それから僕は自分用に買っていた魚を食べてダニエラと2人で風呂へ行くことにした。ダニエラが寝ている間にカウンターの人に聞けば、宿を出て少し歩いたところに共同浴場があるとのこと。男女に別れた健全なお風呂だそうなので、安心して入ることが出来る。
「んじゃあまた後で」
「あぁ」
入口でダニエラと別れて男湯へと入る。時間が時間だからか、客が多い……商人らしい男から冒険者まで幅広い人種が全裸で入り乱れている。漢祭だな……。僕も祭に参加する為に服を脱ぐ。籠の中に入れながら不用心だな、と思ったがよく見ると部屋の端で衛兵さんが立っていた。なるほど、見張りが居る訳か。でも何だか落ち着かないな……周りの人は気にもしていないが。慣れっこなのだろう。
タオルだけ持って引き戸を開けると熱気と湿気とおっさん達が僕を出迎えてくれた。特に興味もないのでさっさと体を洗う。ウィンドドラゴンの血が少し付いていたので、それを擦って落とす。僕もローリエみたいな無魔法使いたいなー。なんてゴシゴシしていると隣にでかいおっさんが来た。近いなと離れながらチラ、と顔を見て驚いた。強そうなおじさんじゃないか!
「おじさん、おじさんじゃないか!」
「んぁ? お、お前!」
パァッとおじさんが嬉しそうに僕を見下ろす。
「こっちに帰ってきてたんですね」
「まぁな。仕事終わったし。感謝するぜ。お前がニコラのボスを倒してくれたお陰で帰ってこられた」
そう言っておじさんが手を差し出す。
「テムズだ。名前を聞かせてくれ」
「アサギです。お仕事お疲れ様でした」
「アサギか! ありがとな!」
ガッチリ握手をして互いの無事を喜び合う。それから体を洗い終え、2人で湯船に浸かりながら戦いのことを話した。
「そうか……竜種か……お前強すぎだな……」
「偶々ですよ」
「でも一刀両断ってお前……まぁいいや」
「そういえば他の方はどうしたんです?」
あの場には3人居た。素早そうな衛兵おじさんとはあの後一度会ったが賢そうな衛兵おじさんとは会っていない。

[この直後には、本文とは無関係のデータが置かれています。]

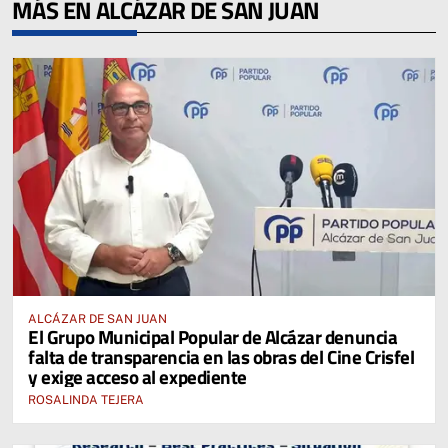
MÁS EN ALCÁZAR DE SAN JUAN
ALCÁZAR DE SAN JUAN
El Grupo Municipal Popular de Alcázar denuncia
falta de transparencia en las obras del Cine Crisfel
y exige acceso al expediente
ROSALINDA TEJERA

「あぁ、セヴァーン……ってのはお前と初めてあった時に逃さないように後ろに立たせた奴なんだが、其奴は報告に一足先に帝都に帰ったよ」
「帝都?」
「ん? あぁ、言ってなかったな。俺達は帝国軍人だよ。一応、諜報のな」
諜報って言えば裏の仕事担当じゃないか。バラしていいのか?
「アサギなら大丈夫だろ。イヴを倒したってことでお前とダニエラには暫く監視がつくかもしれないからな。先にバラしておけば万が一捕まっても吐かせる前に分かるだろう?」
「なるほど……帝国の脅威になるか、ならないか……その見極めってところですか?」
「まぁな」
帝国も馬鹿じゃないってことだろう。ニコラに巣食うイヴを排除しました。やったぜこれで平和になるぜ。と、これで終わらせてはまた第二のイヴが生まれた時に困るからな。解決した人間、町を治めるに値する人間の選定。ここからは帝国の処理速度が肝心という訳か。
「それともう一人居たじゃないですか。彼は?」
「あぁ……彼奴か。ウェルランドは俺達と撤退する時に、盗賊の矢で、な」
「……そうでしたか」
彼とはゆっくり話したかったのだが、まぁ、これも戦場の出来事とあっては致し方ないとはいえ、残酷なことだ。
その後はお互いに言葉少なに風呂を上がった。
「アサギ、俺はもう帝都に帰る。もし帝都に来ることがあったら頼ってくれ。力になろう」
「ありがとうございます、テムズさん」
「良いってことよ。じゃあな!」
服を着替えたテムズさんは軽く手を挙げて脱衣所から出ていった。帝都にはそのうち行くので、その時は会いに行くことにしようと心のメモ帳に書き記して僕も脱衣所を出る。先に上がっていたダニエラと合流して夜のアスクを散策しながら宿に帰り、ゆっくり休むことにした。